Times of Oman
Apr 30, 2017 Last Updated at 07:56 AST
Tesco caps year of recovery with solid Christmas trading
January 12, 2017 | 12:07 PM
by Reuters
Britain's biggest retailer Tesco reported a 0.7 percent rise in underlying Christmas sales in its home market, capping a year of recovery with a solid performance over the key festive period. - Reuters
 
Sharelines

London: Britain's biggest retailer Tesco reported a 0.7 percent rise in underlying Christmas sales in its home market, capping a year of recovery with a solid performance over the key festive period.

Tesco, which like its rivals has been battling with the turmoil sparked by the rise of German discounters Aldi and Lidl, said the sustained progress it was making across the group enabled it to reiterate its outlook for the full fiscal year.

The group expects to deliver at least 1.2 billion pounds ($1.5 billion) of group operating profit before exceptional items for the full year, the first rise in profit following five years of decline.

The results, which mirror the stable performances of rivals Sainsbury's and Morrisons, cap a year in which Tesco has started to recover from a loss of sales, profit and market share sparked by the increasing popularity of the ultra-cheap discount groups.

Helped by revamped stores, new ranges and increased staff numbers, shoppers have returned to the group, helping its shares to rise more than a third over the last year.

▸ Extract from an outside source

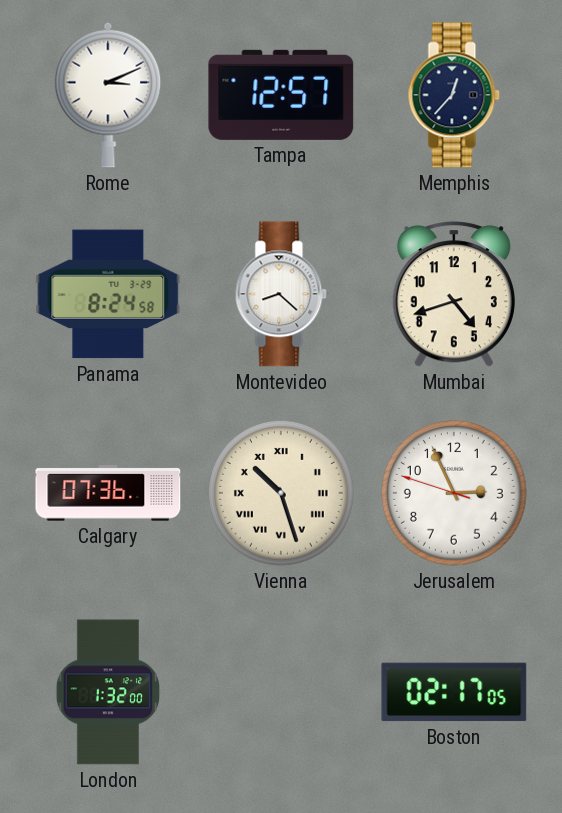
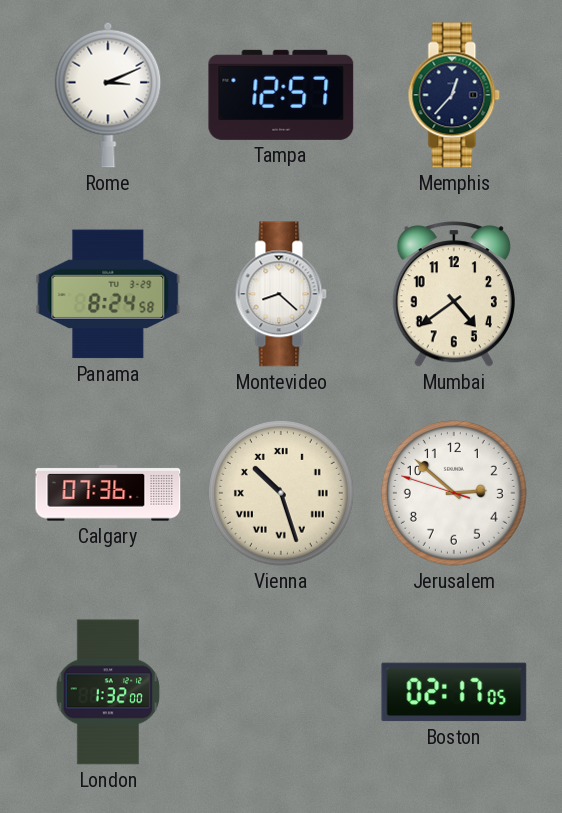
Mumbai: 4:42 -> 4:39
Jerusalem: 2:55 -> 2:51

"We are very encouraged by the sustained strong progress that we are making across the group," Chief Executive Dave Lewis said in a statement. "We are well-placed against the medium-term aspirations we outlined in October 2016."

In the six weeks to Jan. 7, Tesco posted an underlying sales rise in its UK stores of 0.7 percent, in line with analyst forecasts of growth of 0.3 to 1.5 percent.

Trading over Christmas built on UK like-for-like sales growth of 1.8 percent for the 13 weeks to Nov. 26, Tesco's fiscal third quarter, that was also reported on Thursday, also in line with forecasts.